Saved entries:
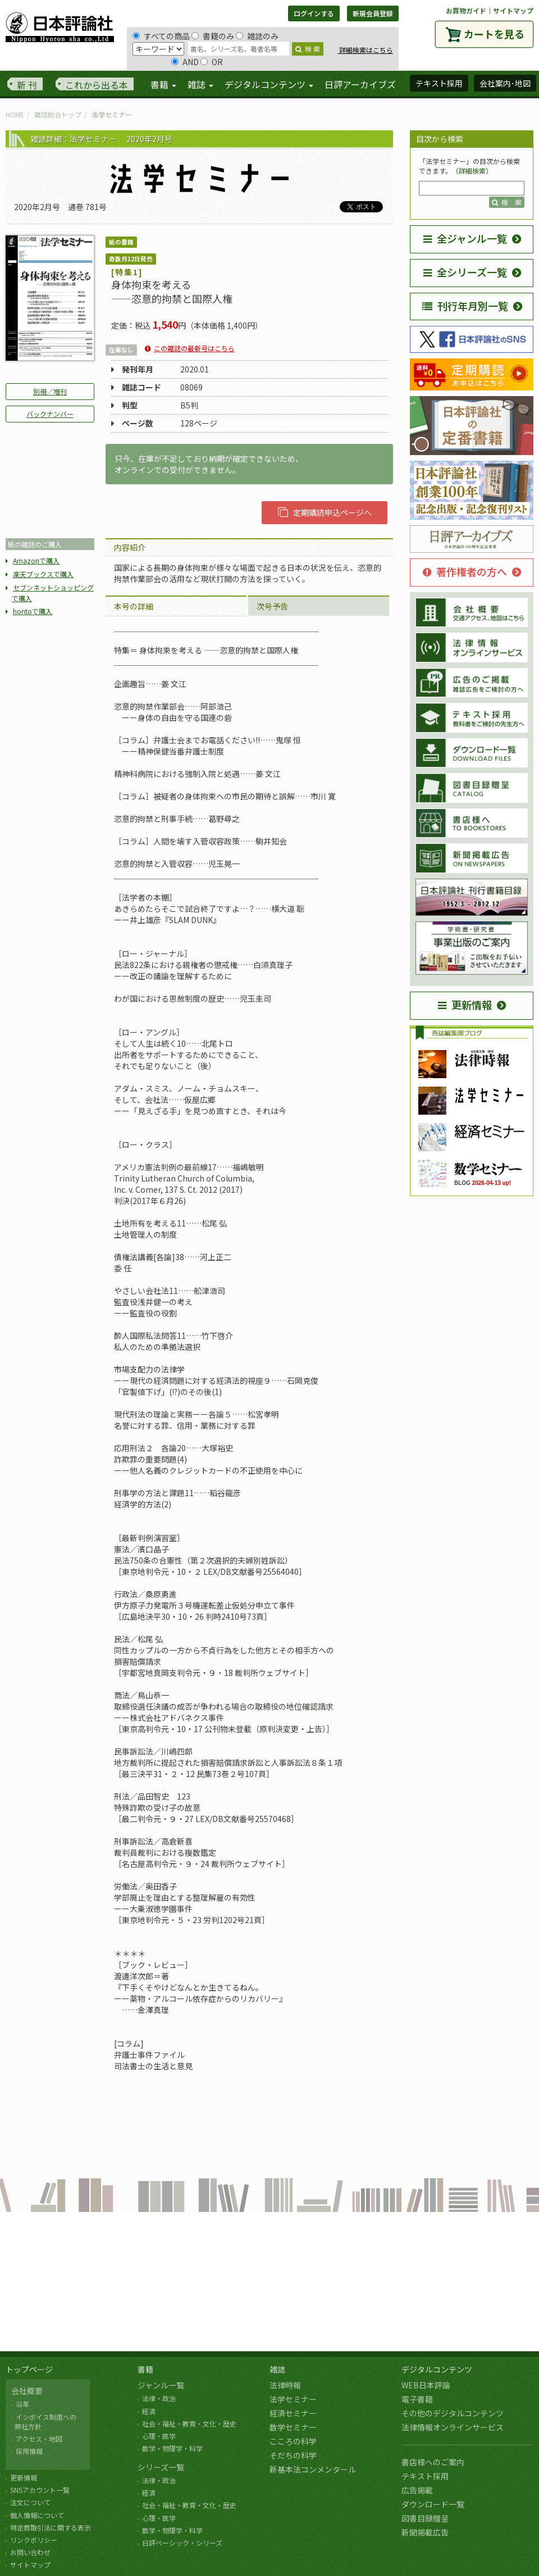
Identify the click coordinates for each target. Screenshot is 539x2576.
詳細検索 (472, 170)
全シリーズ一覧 (465, 272)
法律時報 (285, 2385)
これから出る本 (96, 85)
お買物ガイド (466, 10)
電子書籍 (417, 2399)
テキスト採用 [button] (439, 83)
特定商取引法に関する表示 (50, 2527)
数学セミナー (293, 2427)
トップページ (29, 2369)
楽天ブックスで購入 (43, 574)
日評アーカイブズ (360, 84)
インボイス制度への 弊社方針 (43, 2421)
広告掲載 (417, 2490)
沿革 (22, 2404)
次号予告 (272, 606)
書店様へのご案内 (432, 2462)
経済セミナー (293, 2413)
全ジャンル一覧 (465, 238)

### [Your assignment]
From the line containing "楽天ブックスで購入 (43, 574)" down to the last line, reproduce the records exactly. Include both ends.

### [Solution to this task]
楽天ブックスで購入 (43, 574)
日評アーカイブズ (360, 84)
インボイス制度への 弊社方針 (43, 2421)
広告掲載 (417, 2490)
沿革 (22, 2404)
次号予告 (272, 606)
書店様へのご案内 (432, 2462)
経済セミナー (293, 2413)
全ジャンル一覧 (465, 238)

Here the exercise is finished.